Treatment‐Mediated Changes in Human Immunodeficiency Virus (HIV) Type 1 RNA and CD4 Cell Counts as Predictors of Weight Growth Failure, Cognitive Decline, and Survival in HIV‐Infected Children
作者:Jane C. Lindsey、Michael D. Hughes、Ross E. McKinney、Mary K. Cowles、Janet A. Englund、Carol J. Baker、Sandra K. Burchett、Mark W. Kline、Andrea Kovacs、Jack Moye
DOI:10.1086/315865
日期:2000.11
This meta-analysis of 5 large studies of the Pediatric AIDS Clinical Trials Group was undertaken to evaluate the predictive value of antiretroviral treatment-mediated changes in 3 markers of human immunodeficiency virus (HIV) type 1 disease progression—HIV-1 RNA level, CD4 cell count, and CD4 percentage—for weight growth failure, cognitive decline, and survival in HIV-infected children.
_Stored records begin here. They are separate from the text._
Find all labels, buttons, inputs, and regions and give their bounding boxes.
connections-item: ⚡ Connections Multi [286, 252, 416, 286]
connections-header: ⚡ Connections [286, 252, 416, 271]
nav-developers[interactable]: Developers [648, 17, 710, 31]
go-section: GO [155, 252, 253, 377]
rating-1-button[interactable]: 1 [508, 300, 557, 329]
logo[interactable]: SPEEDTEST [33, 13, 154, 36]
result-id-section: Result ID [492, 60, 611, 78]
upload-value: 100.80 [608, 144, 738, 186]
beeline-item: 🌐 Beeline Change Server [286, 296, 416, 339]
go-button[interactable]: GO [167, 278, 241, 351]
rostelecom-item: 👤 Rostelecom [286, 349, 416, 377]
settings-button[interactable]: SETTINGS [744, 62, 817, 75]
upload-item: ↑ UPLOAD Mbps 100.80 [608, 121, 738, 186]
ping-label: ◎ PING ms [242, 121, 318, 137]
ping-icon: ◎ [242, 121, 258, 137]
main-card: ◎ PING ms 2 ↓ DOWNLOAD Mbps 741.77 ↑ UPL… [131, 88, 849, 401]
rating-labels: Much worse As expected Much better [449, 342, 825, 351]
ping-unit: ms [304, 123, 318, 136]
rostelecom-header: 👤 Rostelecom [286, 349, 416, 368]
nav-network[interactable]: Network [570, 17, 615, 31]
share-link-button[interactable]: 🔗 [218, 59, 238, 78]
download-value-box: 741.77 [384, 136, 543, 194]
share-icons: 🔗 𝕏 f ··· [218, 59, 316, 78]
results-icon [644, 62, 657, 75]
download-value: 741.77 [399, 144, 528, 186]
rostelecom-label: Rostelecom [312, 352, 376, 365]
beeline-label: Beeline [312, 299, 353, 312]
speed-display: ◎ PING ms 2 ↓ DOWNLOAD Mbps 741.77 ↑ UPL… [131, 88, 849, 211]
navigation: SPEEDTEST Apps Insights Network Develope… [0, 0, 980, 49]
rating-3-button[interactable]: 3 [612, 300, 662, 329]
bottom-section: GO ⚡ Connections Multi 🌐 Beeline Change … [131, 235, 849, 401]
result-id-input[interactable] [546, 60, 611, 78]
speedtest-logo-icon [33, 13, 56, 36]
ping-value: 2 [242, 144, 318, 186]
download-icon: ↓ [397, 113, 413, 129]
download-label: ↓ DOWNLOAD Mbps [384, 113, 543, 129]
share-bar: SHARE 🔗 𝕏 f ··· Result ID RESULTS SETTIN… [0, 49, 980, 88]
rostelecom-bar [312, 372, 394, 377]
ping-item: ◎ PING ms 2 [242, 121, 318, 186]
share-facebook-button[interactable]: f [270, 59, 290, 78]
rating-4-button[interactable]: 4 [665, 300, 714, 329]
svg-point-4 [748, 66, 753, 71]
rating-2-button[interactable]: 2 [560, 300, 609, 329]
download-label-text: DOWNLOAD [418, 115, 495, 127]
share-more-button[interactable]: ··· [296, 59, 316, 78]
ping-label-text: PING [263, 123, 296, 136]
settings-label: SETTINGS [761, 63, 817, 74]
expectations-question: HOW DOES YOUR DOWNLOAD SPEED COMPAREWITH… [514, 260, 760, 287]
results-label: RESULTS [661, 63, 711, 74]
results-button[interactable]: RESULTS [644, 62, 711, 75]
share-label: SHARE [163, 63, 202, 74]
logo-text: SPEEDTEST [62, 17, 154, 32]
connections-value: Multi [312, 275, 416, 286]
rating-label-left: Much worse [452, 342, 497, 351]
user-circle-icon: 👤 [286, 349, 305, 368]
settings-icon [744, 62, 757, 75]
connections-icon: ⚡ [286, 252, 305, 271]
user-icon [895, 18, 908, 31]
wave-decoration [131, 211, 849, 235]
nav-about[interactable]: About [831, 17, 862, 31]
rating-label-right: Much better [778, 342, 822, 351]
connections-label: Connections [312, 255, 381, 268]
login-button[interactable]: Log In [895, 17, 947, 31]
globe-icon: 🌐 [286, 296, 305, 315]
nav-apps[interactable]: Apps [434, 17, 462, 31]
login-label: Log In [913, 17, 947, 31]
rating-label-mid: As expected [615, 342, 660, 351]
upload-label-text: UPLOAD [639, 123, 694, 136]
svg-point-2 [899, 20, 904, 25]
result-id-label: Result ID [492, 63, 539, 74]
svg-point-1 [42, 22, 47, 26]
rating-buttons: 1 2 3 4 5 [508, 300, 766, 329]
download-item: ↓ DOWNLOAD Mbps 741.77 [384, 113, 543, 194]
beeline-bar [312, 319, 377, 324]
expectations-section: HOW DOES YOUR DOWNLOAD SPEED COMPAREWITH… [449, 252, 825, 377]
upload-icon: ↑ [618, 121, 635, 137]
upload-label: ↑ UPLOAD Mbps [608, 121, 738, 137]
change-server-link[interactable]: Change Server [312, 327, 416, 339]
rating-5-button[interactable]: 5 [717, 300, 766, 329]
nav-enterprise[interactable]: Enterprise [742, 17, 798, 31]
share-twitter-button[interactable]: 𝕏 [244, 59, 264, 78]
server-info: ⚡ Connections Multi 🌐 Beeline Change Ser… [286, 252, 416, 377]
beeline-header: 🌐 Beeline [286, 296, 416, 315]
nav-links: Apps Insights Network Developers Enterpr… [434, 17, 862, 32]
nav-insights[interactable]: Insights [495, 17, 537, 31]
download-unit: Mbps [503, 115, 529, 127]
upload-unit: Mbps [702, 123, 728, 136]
Proportional hazards models were used to assess the prognostic value of the markers at baseline and after 24 weeks of treatment, with data from 1089 children. Among children receiving nucleoside with or without nonnucleoside reverse-transcriptase inhibitors, higher immunologic and lower virologic markers at baseline and after 24 weeks were significant independent predictors of survival, whereas virologic markers were significant predictors of weight growth and cognitive failure in children >1 year old. The finding of differential age effects on pediatric-specific clinical outcomes emphasizes the need for continued investigation of treatment effects in children.
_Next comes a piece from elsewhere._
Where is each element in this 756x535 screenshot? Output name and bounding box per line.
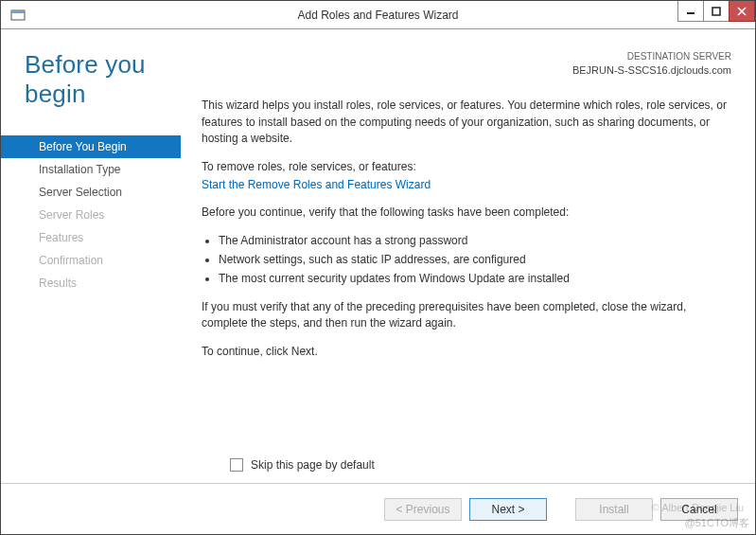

本研究对儿科艾滋病临床试验组的 5 项大型研究进行了荟萃分析,以评估抗逆转录病毒治疗介导的人类免疫缺陷病毒(HIV)1 型疾病进展的 3 个指标--HIV-1 RNA 水平、CD4 细胞计数和 CD4 百分比的变化对 HIV 感染儿童体重增长失败、认知能力下降和存活率的预测价值。我们使用比例危险模型评估了这些指标在基线和治疗 24 周后的预后价值,数据来自 1089 名儿童。在接受核苷类与非核苷类逆转录酶抑制剂治疗的儿童中,基线和24周后较高的免疫学指标和较低的病毒学指标是生存率的重要独立预测因素,而病毒学指标则是体重增长和1岁以上儿童认知功能衰竭的重要预测因素。对儿童特异性临床结果的不同年龄影响的发现强调了继续研究儿童治疗效果的必要性。